D’après cette deuxième beraïta 6, le comportement d’un individu consistant à perdre « tout ce qu’on lui donne » suffit ainsi à caractériser la folie. « Celui qui perd tout ce qu’on lui donne » n’est pas le prodigue du droit romain, qui devait être mis sous tutelle pour protéger le patrimoine du groupe, non plus que le flambeur, puisque la beraïta ne parle pas spécifiquement d’argent et reste générale : tout ce qu’on lui donne, à commencer par le corps dont il est pourvu et la vie dont il est détenteur.
Il ne s’agit pas tant de se protéger de lui que de le protéger, lui, de lui-même.
CONCLUSIONS
Est fou celui qui ne garde rien.
Le fou est le contraire du gardien (shomer). Incapable de garder, il n’a à répondre de rien ni de personne.

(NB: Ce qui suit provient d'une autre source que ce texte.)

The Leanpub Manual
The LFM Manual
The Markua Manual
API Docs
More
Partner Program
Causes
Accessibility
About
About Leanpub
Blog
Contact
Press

Poche trouée, corps ouvert, esprit traversé par les quatre vents : le fou est sans clôture. Cette clôture symbolique renvoie d’ailleurs à l’idée de reshut, de domaine.
La rencontre avec le fou, comme avec l’enfant, oblige. On répond d’eux sans qu’ils aient à répondre de nous.
La prophétie a été, nous dit le Talmud, transmise aux enfants et aux fous depuis la destruction du Temple.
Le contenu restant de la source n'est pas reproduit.